*WORK TASK*
Below are entries; work out how many of their lines hold "تهران", giving only that number.

(Extracted data entries)

——

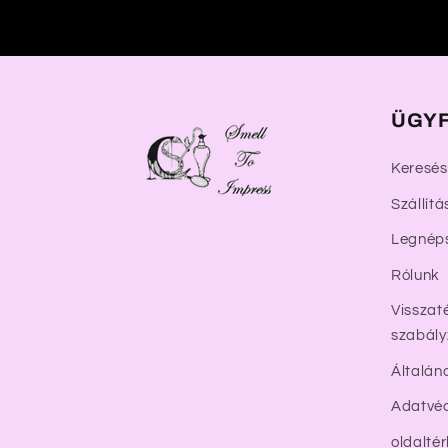
a
l
o
m
ÜGYF
Keresés
Szállítá
Legnép
Rólunk
Visszaté
szabály
Általán
Adatvéd
oldalté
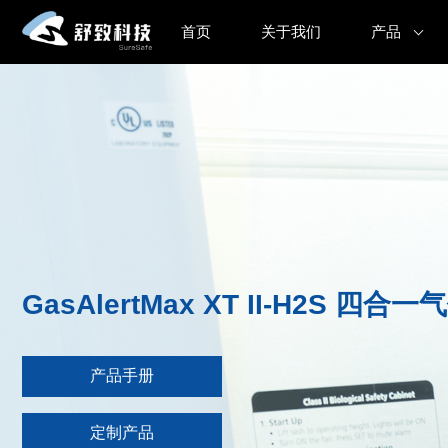
首页
关于我们
产品
GasAlertMax XT II-H2S 四
产品手册
定制产品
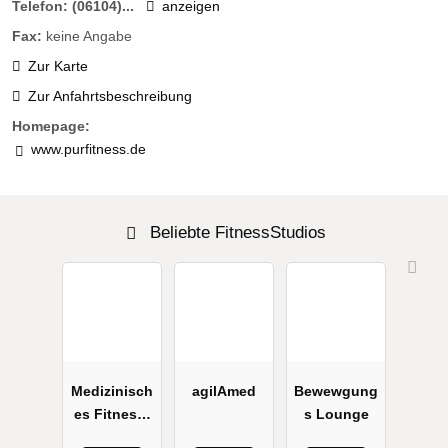
Telefon:
(06104)...
anzeigen
Fax:
keine Angabe
Zur Karte
Zur Anfahrtsbeschreibung
Homepage:
www.purfitness.de
Beliebte FitnessStudios
Medizinisch
agilAmed
Bewewgung
es Fitness-
s Lounge
Studio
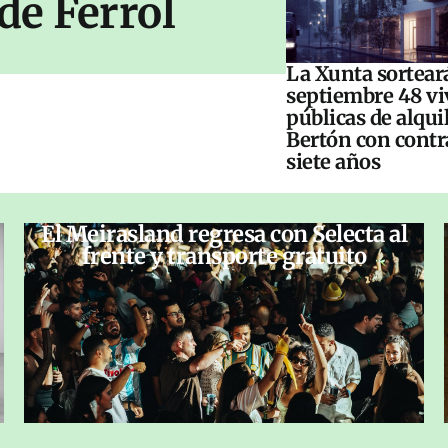
de Ferrol
La Xunta sorteará
septiembre 48 vi
públicas de alqui
Bertón con contr
siete años
El Meirasland regresa con Selecta al
frente y transporte gratuito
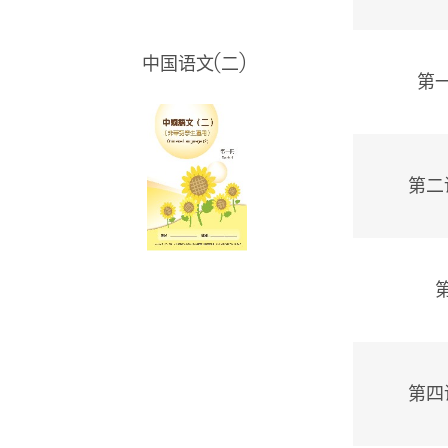
中国语文(二)
第
第二
第四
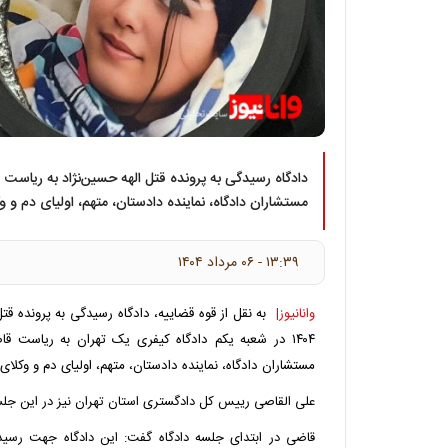
دادگاه رسیدگی به پرونده قتل الهه حسین‌نژاد به ریاست
مستشاران دادگاه، نماینده دادستان، متهم، اولیای دم و و
۱۳:۳۹ - ۰۶ مرداد ۱۴۰۴
وانانیوز|
۱۴۰۴ در شعبه یکم دادگاه کیفری یک تهران به ریاست 
مستشاران دادگاه، نماینده دادستان، متهم، اولیای دم و وکلا
علی القاصی رییس کل دادگستری استان تهران نیز در این جل
قاضی در ابتدای جلسه دادگاه گفت: این دادگاه جهت رسیدگی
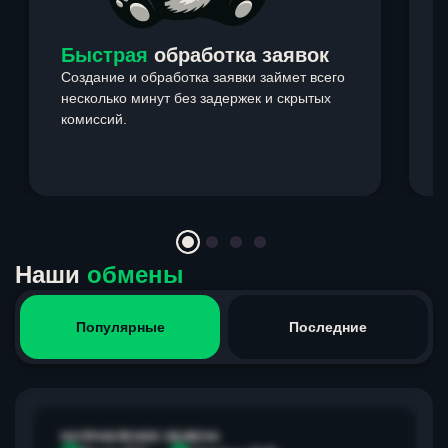
Быстрая
обработка заявок
Создание и обработка заявки займет всего
несколько минут без задержек и скрытых
комиссий.
э
Item
1
of
4
Наши
обмены
Популярные
Последние
НАПРАВЛЕНИЕ ОБМЕНА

——

*ANSWER FOR THE TASK*
2